Seven times, Bob helped drive cattle and horses north into Montana for his uncle, his dad and other ranchers. Bob’s uncle Edd met a tragic end in 1941 when he was thrown from his mount, then trapped under the horse, who broke its neck and died. Edd’s leg was broken and he tried valiantly to escape – the coroner estimated he lived about 30 hours before succumbing to exhaustion, thirst and the elements.

Bob met Virginia, a ranch girl, at a country dance in 1940, at the schoolhouse 26 miles up the river from Broadus. They were married two years later – he 24 years old, she 22.

In January of 1942 Bob enlisted in the army in Fort Robinson, NE, a remount outfit. The army was mechanizing and gathering mounts from across the country to re-issue them. Many mules went to Burma and some horses headed to the coasts for beach patrol. At one point in his service, 11,000 head of horses and 7,000 mules were under that outfit’s charge.

Bob’s beloved horses kept him from going to battle during World War II – but just barely. “I was on the roster to go to India. I was on duty at the stud barn, and there was a little stud there I always wanted to ride, this other fella was having trouble with him. I got him workin’ real good and looked up and there was the captain,” recalls Bob. “I thought I’d get my tail eat up. I got off and saluted him and he said ‘Get on him and do it again.’ I had him working like the button on a privy door,” Bob smiles. “The next morning I was made sergeant and had charge of all the rowdy studs. All the studs the boys didn’t want to ride, I rode. They were probably better hands than me, but I happened to be there at the right time,” Bob says humbly.

The captain later said of Bob that ‘he wasn’t the best when a horse bucked, but the best to keep one from bucking.’

Bob’s discharge papers, dated December of 1945, reported his rank as a Horse Breaker and Stable Sergeant.

Out of the service, Bob worked at the LO ranch, 45 miles north of Broadus, on Mizpah Creek, where he rode and broke horses for four years.

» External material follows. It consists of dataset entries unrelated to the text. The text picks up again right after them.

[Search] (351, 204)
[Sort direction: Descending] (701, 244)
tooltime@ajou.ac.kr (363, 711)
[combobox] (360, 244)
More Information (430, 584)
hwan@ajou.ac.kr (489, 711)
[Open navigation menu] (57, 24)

Then they leased – and later bought – “the prettiest little place in the country” 10 miles north of Hammond, MT, where they “nearly starved to death” ranching. Bob also worked for a cattle buyer, traveling all over Montana and into Wyoming and South Dakota.

A good horse was never far. Bob enjoyed roping in local rodeos but the only way he could afford it was to train a horse, rope on him in the rodeo, and sell him there. “I’d load him in the trailer, head to the rodeo, and plan to pull an empty trailer home.”

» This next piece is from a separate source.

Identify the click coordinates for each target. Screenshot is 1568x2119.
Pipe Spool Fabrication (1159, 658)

Later Bob and his bride bought a little place just outside of Broadus, where they remain – independent as ever.

Bob and Virginia were blessed with four children – Anita, Dennis, Gordon and Gwynne. With glossy eyes, Bob tells that only Dennis is still living.

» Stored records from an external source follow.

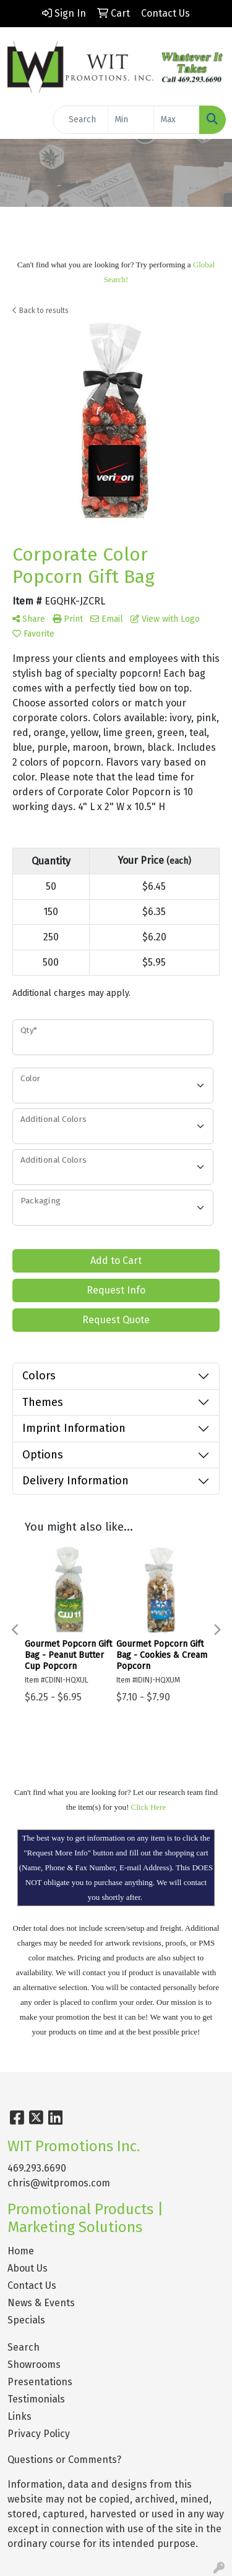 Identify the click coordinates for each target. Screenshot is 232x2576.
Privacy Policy (38, 2434)
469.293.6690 (36, 2168)
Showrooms (34, 2364)
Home (20, 2251)
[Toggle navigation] (19, 119)
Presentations (39, 2382)
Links (19, 2416)
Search (23, 2347)
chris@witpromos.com (58, 2183)
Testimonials (36, 2399)
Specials (26, 2320)
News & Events (41, 2303)
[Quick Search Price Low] (131, 120)
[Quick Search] (80, 120)
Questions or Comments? (64, 2459)
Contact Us (31, 2285)
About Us (27, 2268)
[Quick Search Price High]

Bob’s grandchildren – scattered to the four winds, are a source of pride. Great grandson, team roper Britt Williams, Hammond, MT, competed in the 2010 National Finals Rodeo.

Bob enjoys working in his woodshop and gifting handmade crafts to his grandchildren and great grandchildren. “I don’t do much, magazine racks, bookshelves, just simple things.” A neighbor is helping Bob put together a display case for Britt’s trophy buckles. “I just hand him the wood, he does the rest,” says Bob with that never-ending humility. He recently refurbished a neighbor’s buggy, and has another one nearly complete from old pieces given to him.

Yep, horses have been his life. That gentle, modest spirit surely inspired many a horse and many a man these past 93 years.